◆ YOUR OBJECTIVE
Line by line, print the records exactly as they are, dropping the pictures.

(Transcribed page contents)
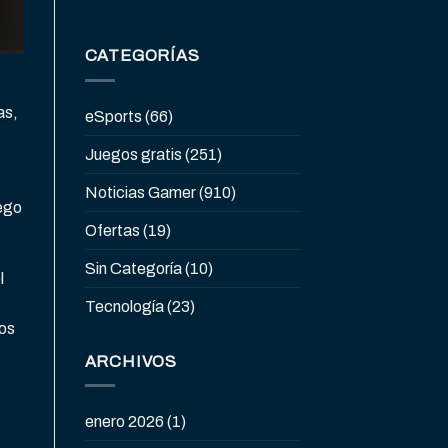
CATEGORÍAS
as,
eSports
(66)
Juegos gratis
(251)
Noticias Gamer
(910)
uego
Ofertas
(19)
Sin Categoría
(10)
l
Tecnología
(23)
nos
ARCHIVOS
enero 2026
(1)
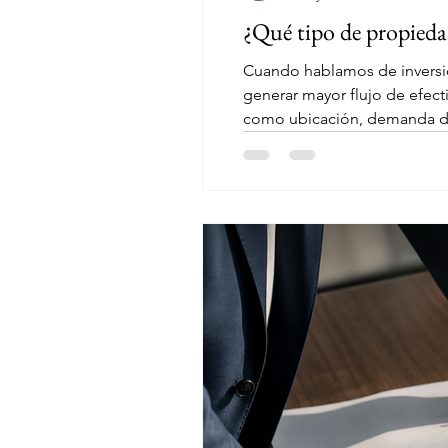
¿Qué tipo de propiedad
Cuando hablamos de inversió
generar mayor flujo de efectivo? La respuesta no es absoluta, pero sí se puede analizar con claridad si consideramo
como ubicación, demanda del mercado, per
el crecimiento industrial, co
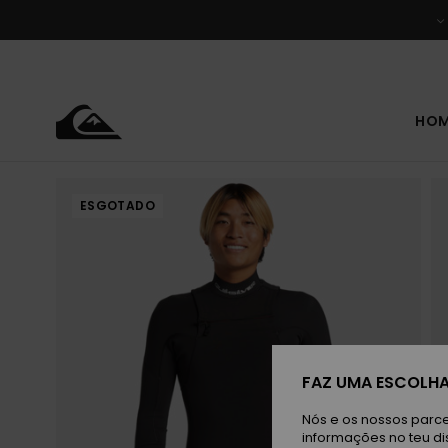
Avançar
para
a
informação
do
produto
HO
ESGOTADO
FAZ UMA ESCOLHA
Nós e os nossos parce
informações no teu di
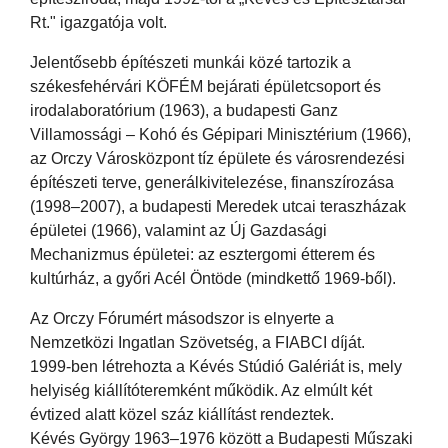
Rt." igazgatója volt.
Jelentősebb építészeti munkái közé tartozik a
székesfehérvári KÖFÉM bejárati épületcsoport és
irodalaboratórium (1963), a budapesti Ganz
Villamossági – Kohó és Gépipari Minisztérium (1966),
az Orczy Városközpont tíz épülete és városrendezési
építészeti terve, generálkivitelezése, finanszírozása
(1998–2007), a budapesti Meredek utcai teraszházak
épületei (1966), valamint az Új Gazdasági
Mechanizmus épületei: az esztergomi étterem és
kultúrház, a győri Acél Öntöde (mindkettő 1969-ből).
Az Orczy Fórumért másodszor is elnyerte a
Nemzetközi Ingatlan Szövetség, a FIABCI díját.
1999-ben létrehozta a Kévés Stúdió Galériát is, mely
helyiség kiállítóteremként működik. Az elmúlt két
évtized alatt közel száz kiállítást rendeztek.
Kévés György 1963–1976 között a Budapesti Műszaki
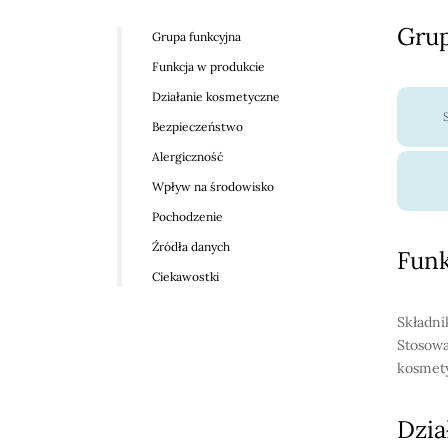
Grup
Grupa funkcyjna
Funkcja w produkcie
Działanie kosmetyczne
Bezpieczeństwo
Alergiczność
Wpływ na środowisko
Pochodzenie
Źródła danych
Funk
Ciekawostki
Składni
Stosowa
kosmety
Dzia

◆ RESPONSE BELOW
CATEGORÍAS
as,
eSports
(66)
Juegos gratis
(251)
Noticias Gamer
(910)
uego
Ofertas
(19)
Sin Categoría
(10)
l
Tecnología
(23)
nos
ARCHIVOS
enero 2026
(1)
¿Qué tipo de propiedad
Cuando hablamos de inversió
generar mayor flujo de efectivo? La respuesta no es absoluta, pero sí se puede analizar con claridad si consideramo
como ubicación, demanda del mercado, per
el crecimiento industrial, co
Avançar
para
a
informação
do
produto
HO
ESGOTADO
FAZ UMA ESCOLHA
Nós e os nossos parce
informações no teu di
Rt." igazgatója volt.
Jelentősebb építészeti munkái közé tartozik a
székesfehérvári KÖFÉM bejárati épületcsoport és
irodalaboratórium (1963), a budapesti Ganz
Villamossági – Kohó és Gépipari Minisztérium (1966),
az Orczy Városközpont tíz épülete és városrendezési
építészeti terve, generálkivitelezése, finanszírozása
(1998–2007), a budapesti Meredek utcai teraszházak
épületei (1966), valamint az Új Gazdasági
Mechanizmus épületei: az esztergomi étterem és
kultúrház, a győri Acél Öntöde (mindkettő 1969-ből).
Az Orczy Fórumért másodszor is elnyerte a
Nemzetközi Ingatlan Szövetség, a FIABCI díját.
1999-ben létrehozta a Kévés Stúdió Galériát is, mely
helyiség kiállítóteremként működik. Az elmúlt két
évtized alatt közel száz kiállítást rendeztek.
Kévés György 1963–1976 között a Budapesti Műszaki
Grup
Grupa funkcyjna
Funkcja w produkcie
Działanie kosmetyczne
Bezpieczeństwo
Alergiczność
Wpływ na środowisko
Pochodzenie
Źródła danych
Funk
Ciekawostki
Składni
Stosowa
kosmety
Dzia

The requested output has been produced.